Pulp has never disappointed in showcasing the best in Philippine music. By combining well-written, forthright articles with over-the-top photo shoots, it has succeeded in recreating, cataloging and immortalizing some of OPM’s most iconic artists. The images can be haunting. Who will ever forget the photo of a zombie-fied Pepe Smith wearing a crusty old wedding gown while holding a flaming bouquet? Or the members of Rivermaya, sporting Yakuza tattoos, and eating sushi off a naked girl hoisted up by a trio of midgets? Or of Jamir Garcia, lead vocalist of Slapshock, holding the bloody head of a pig? Even the “no pose, no care” look of the Eraserheads in one Pulp shoot made for an unforgettable image.
You may have missed some Pulp issues over these past 10 years, but fortunately, the extraordinary images find themselves in a book commemorating Pulp’s 10th anniversary. “Panty-dropping, music-making history” touts the cover and you suddenly discern that the cover photo is of a lady’s undergarment. Flip the page over and you are greeted by a large, long, bloody cow tongue. This is unexpected and you laugh at the insinuation. True to form, Pulp shocks the prudes with its startling visual imagery. But of course.
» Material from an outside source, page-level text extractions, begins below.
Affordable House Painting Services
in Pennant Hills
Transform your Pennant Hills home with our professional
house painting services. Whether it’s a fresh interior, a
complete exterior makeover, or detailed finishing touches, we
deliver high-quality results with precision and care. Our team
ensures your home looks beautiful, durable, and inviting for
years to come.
It is precisely because of its visual wit that Pulp’s 10th anniversary book can hold its own alongside the best. The photos in the compilation combine elements of art and entertainment, and the reader will be eager to turn to the next page — to see if the following photo can top the last one. Rock stars make for some of the best pictures. The stories that their photos tell are complicated, compelling and strange.
My only complaint about the book is the scarcity and brevity of text so that the articles don’t even get up to a hundred words. Vernon Go must have had the old adage “a picture is worth a thousand words” playing in his head the entire time this book was being produced. But he is the mastermind behind Pulp and after 10 years, he still knows what will startle.
Undoubtedly, the book is effective in stimulating certain memories. While going through it, I laughingly remembered past, testosterone-fueled expeditions to buy the issue of Pulp that featured Ruru Kiram, Anna Jebb, and Avi Siwa. Seeing photos of Karl Roy and Kapatid made me rummage through old CDs for P.O.T. and Kapatid albums that were signed by the artists. I popped these into the player, turned the volume up and went back to the past.
And then, I remember one issue that printed reader’s letters from an exclusive Catholic girls’ school. That certainly made for very entertaining reading. The teacher required that students write to the magazine to tell the folks at Pulp to stop printing photos of scantily-clad women, and to stop using so much blood in their pictorials. I believe the teacher even referred to Pulp as “demonic.” Funny.
The lesson of Pulp is that counterculture is important. People need be shaken up and removed from comfort zones. Creativity thrives if no boundaries are set. Cheers to Pulp! May you ruffle feathers, blow minds and shock people out of their pants for a hundred years.